#### [Input material]
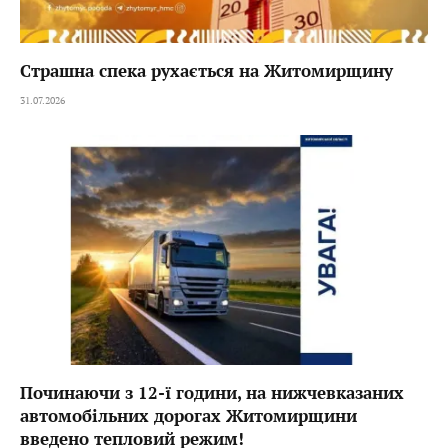
Страшна спека рухається на Житомирщину
31.07.2026
Починаючи з 12-ї години, на нижчевказаних
автомобільних дорогах Житомирщини
введено тепловий режим!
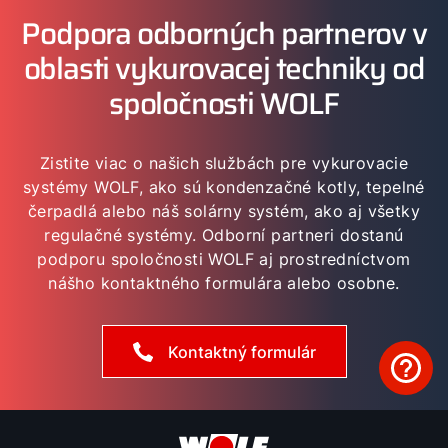
Podpora odborných partnerov v
oblasti vykurovacej techniky od
spoločnosti WOLF
Zistite viac o našich službách pre vykurovacie
systémy WOLF, ako sú kondenzačné kotly, tepelné
čerpadlá alebo náš solárny systém, ako aj všetky
regulačné systémy. Odborní partneri dostanú
podporu spoločnosti WOLF aj prostredníctvom
nášho kontaktného formulára alebo osobne.
Kontaktný formulár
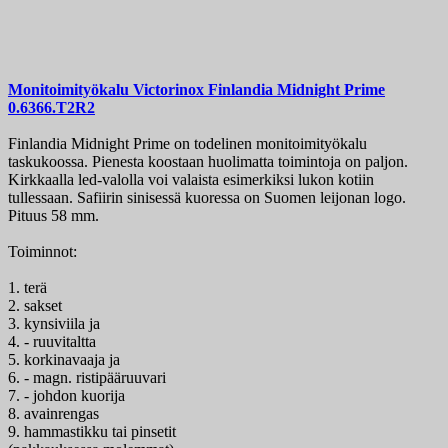
Monitoimityökalu
Victorinox Finlandia Midnight Prime
0.6366.T2R2
Finlandia Midnight Prime on todelinen monitoimityökalu
taskukoossa. Pienesta koostaan huolimatta toimintoja on paljon.
Kirkkaalla led-valolla voi valaista esimerkiksi lukon kotiin
tullessaan. Safiirin sinisessä kuoressa on Suomen leijonan logo.
Pituus 58 mm.
Toiminnot:
1. terä
2. sakset
3. kynsiviila ja
4. - ruuvitaltta
5. korkinavaaja ja
6. - magn. ristipääruuvari
7. - johdon kuorija
8. avainrengas
9. hammastikku tai pinsetit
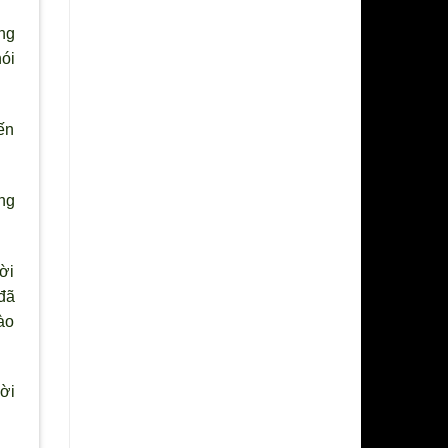
ng
ói
ến
ng
ời
đ
ã
ào
ười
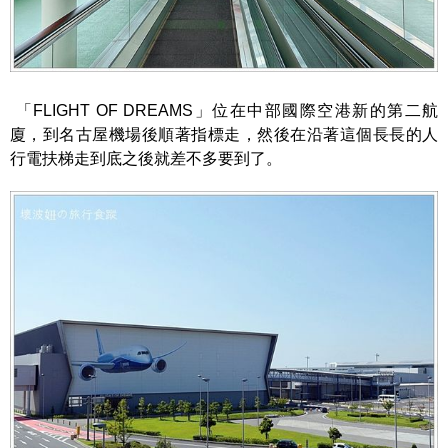
「FLIGHT OF DREAMS」位在中部國際空港新的第二航
廈，到名古屋機場後順著指標走，然後在沿著這個長長的人
行電扶梯走到底之後就差不多要到了。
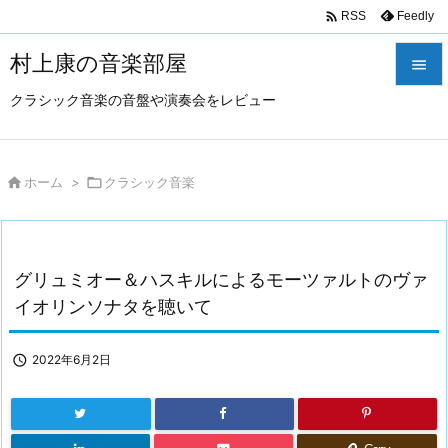

Feedly
RSS
村上康の音楽部屋

クラシック音楽の音盤や演奏会をレビュー

メニュ

サイド

ホーム
>

クラシック音楽

前へ

グリュミオー＆ハスキルによるモーツァルトのヴァ
次へ
イオリンソナタを聴いて

検索

2022年6月2日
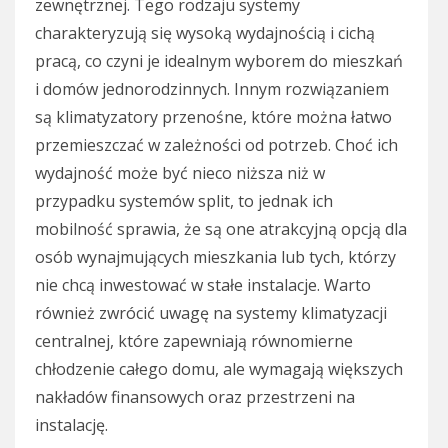
zewnętrznej. Tego rodzaju systemy
charakteryzują się wysoką wydajnością i cichą
pracą, co czyni je idealnym wyborem do mieszkań
i domów jednorodzinnych. Innym rozwiązaniem
są klimatyzatory przenośne, które można łatwo
przemieszczać w zależności od potrzeb. Choć ich
wydajność może być nieco niższa niż w
przypadku systemów split, to jednak ich
mobilność sprawia, że są one atrakcyjną opcją dla
osób wynajmujących mieszkania lub tych, którzy
nie chcą inwestować w stałe instalacje. Warto
również zwrócić uwagę na systemy klimatyzacji
centralnej, które zapewniają równomierne
chłodzenie całego domu, ale wymagają większych
nakładów finansowych oraz przestrzeni na
instalację.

#### [Aim of the exercise]
Find every line in the records that uses the string "Finlandia", then copy it.

#### [Your response]
Victorinox Finlandia Midnight Prime
Finlandia Midnight Prime on todelinen monitoimityökalu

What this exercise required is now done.